When you run multiple gateway processes (e.g. one per messaging platform, or a separate dispatch-only process), only the gateway that owns kanban dispatch needs to poll kanban databases for task-completion notifications. This PR adds that gate.

Non-dispatch gateways no longer open kanban DBs for notifier polling. No behavior change for single-gateway setups — the gate is open by default unless kanban.dispatch_in_gateway: false is set in config (or the HERMES_KANBAN_DISPATCH_IN_GATEWAY=false env var is set).

Why you'd notice this

Before this change, running N gateway processes on the same host causes all N processes to open the kanban DB files concurrently. For each open, SQLite's WAL mode writes to the -shm shared-memory file. Under moderate task throughput those concurrent opens compound into reader-count exhaustion inside the -shm file, which surfaces as database corruption errors or I/O errors in the non-dispatch gateways. The corruption only affects non-dispatch processes (they only polled, never wrote), but the error messages look alarming.
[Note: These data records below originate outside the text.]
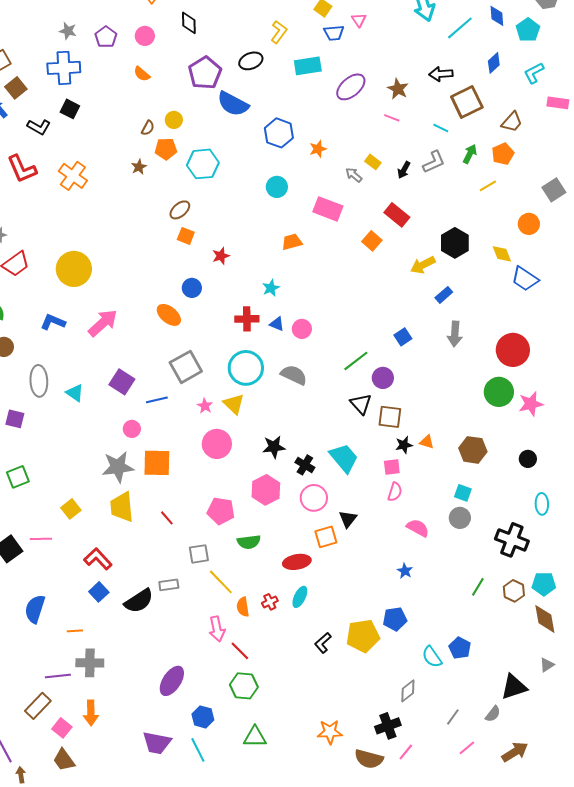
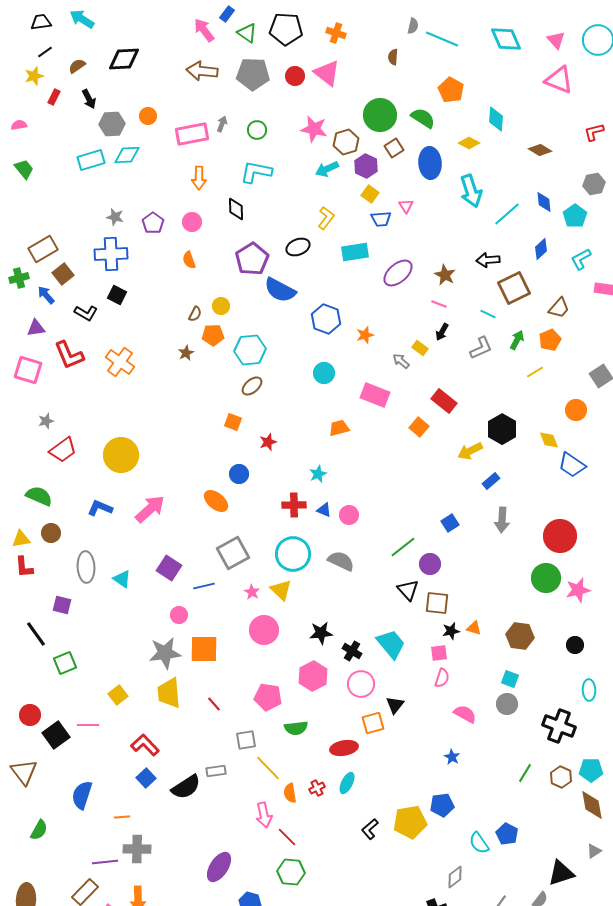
orange semicircle: (142, 74) -> (189, 260), turned 30
black arrow: (404, 170) -> (442, 332), moved
brown ellipse: (180, 210) -> (252, 386), moved

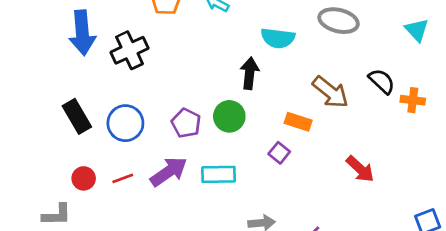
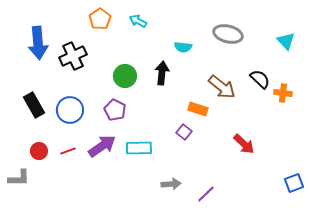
cyan semicircle: (278, 38) -> (183, 47), size x0.7
green circle: (229, 116) -> (125, 76), moved

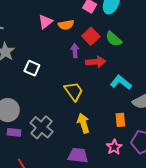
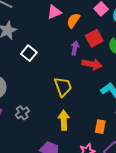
orange semicircle: (66, 25) -> (73, 21), turned 119
gray cross: (42, 127) -> (22, 113), size x0.6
After this change the non-dispatch gateways exit the notifier path early, reducing concurrent DB opens to 1.

When to use

  • Single-gateway (default): no action needed. Gate defaults to open.
  • Multi-gateway: set kanban.dispatch_in_gateway: false in each non-dispatch gateway's config, or set HERMES_KANBAN_DISPATCH_IN_GATEWAY=false. This eliminates the concurrent-open problem entirely.

How to Test

# Single-gateway: notifier watcher starts normally
HERMES_KANBAN_DISPATCH_IN_GATEWAY=true python -m pytest tests/gateway/test_kanban_notifier_watcher_dispatch_gate.py -v

# Multi-gateway: non-dispatch gateway skips notifier
HERMES_KANBAN_DISPATCH_IN_GATEWAY=false python -m pytest tests/gateway/test_kanban_notifier_watcher_dispatch_gate.py -v

All 5 notifier-gate tests pass. See docs/kanban/multi-gateway.md for deployment patterns.

Checklist

  • Tests added for new behavior
  • No breaking change for single-gateway deployments
  • Docs updated (docs/kanban/multi-gateway.md)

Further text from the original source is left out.